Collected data
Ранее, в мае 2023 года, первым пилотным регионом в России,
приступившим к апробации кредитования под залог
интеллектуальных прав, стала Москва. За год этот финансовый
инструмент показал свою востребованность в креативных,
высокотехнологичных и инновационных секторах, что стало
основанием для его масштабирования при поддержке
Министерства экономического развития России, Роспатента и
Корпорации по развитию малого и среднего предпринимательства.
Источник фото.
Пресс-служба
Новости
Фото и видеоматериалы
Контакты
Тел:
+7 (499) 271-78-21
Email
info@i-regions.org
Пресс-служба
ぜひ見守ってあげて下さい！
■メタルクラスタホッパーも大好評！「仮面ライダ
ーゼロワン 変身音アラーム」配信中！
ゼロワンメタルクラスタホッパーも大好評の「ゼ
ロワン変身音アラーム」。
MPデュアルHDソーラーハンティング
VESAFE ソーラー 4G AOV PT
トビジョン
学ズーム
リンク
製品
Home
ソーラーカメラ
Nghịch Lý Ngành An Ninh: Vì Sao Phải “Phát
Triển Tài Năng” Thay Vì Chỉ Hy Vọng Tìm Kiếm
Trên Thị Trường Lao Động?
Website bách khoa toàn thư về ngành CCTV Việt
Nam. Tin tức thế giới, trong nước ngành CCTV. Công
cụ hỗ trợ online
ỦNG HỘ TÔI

---

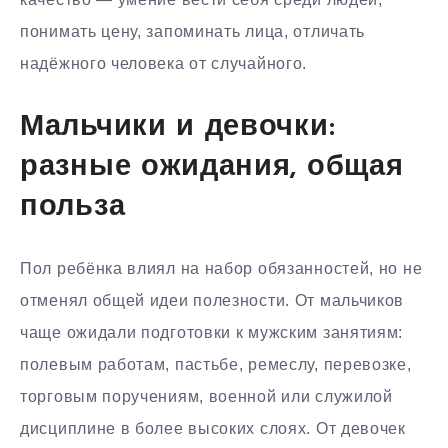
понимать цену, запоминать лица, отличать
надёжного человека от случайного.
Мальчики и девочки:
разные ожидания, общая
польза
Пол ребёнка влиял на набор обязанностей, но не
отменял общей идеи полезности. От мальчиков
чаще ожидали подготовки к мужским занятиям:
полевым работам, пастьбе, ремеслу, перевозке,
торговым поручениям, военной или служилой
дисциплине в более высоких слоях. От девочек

* * *

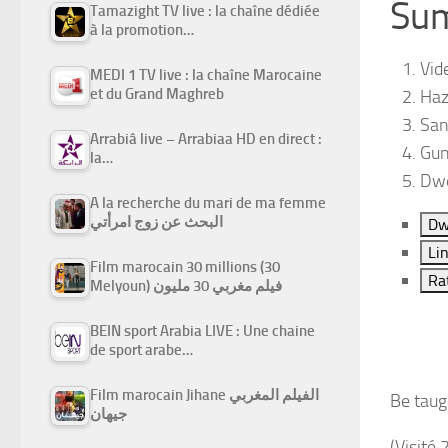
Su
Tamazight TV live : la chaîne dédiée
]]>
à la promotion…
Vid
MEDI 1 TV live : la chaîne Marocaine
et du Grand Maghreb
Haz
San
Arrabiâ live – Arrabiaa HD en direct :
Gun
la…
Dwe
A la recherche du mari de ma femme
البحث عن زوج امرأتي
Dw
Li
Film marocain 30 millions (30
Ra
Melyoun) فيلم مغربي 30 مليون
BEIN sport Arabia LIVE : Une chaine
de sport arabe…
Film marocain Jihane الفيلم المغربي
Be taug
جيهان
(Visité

→ **GOAL OF THE EXERCISE**:
In the data above, how many lines contain the string "sport"? Answer with the number only.

→ **OUTPUT**:
2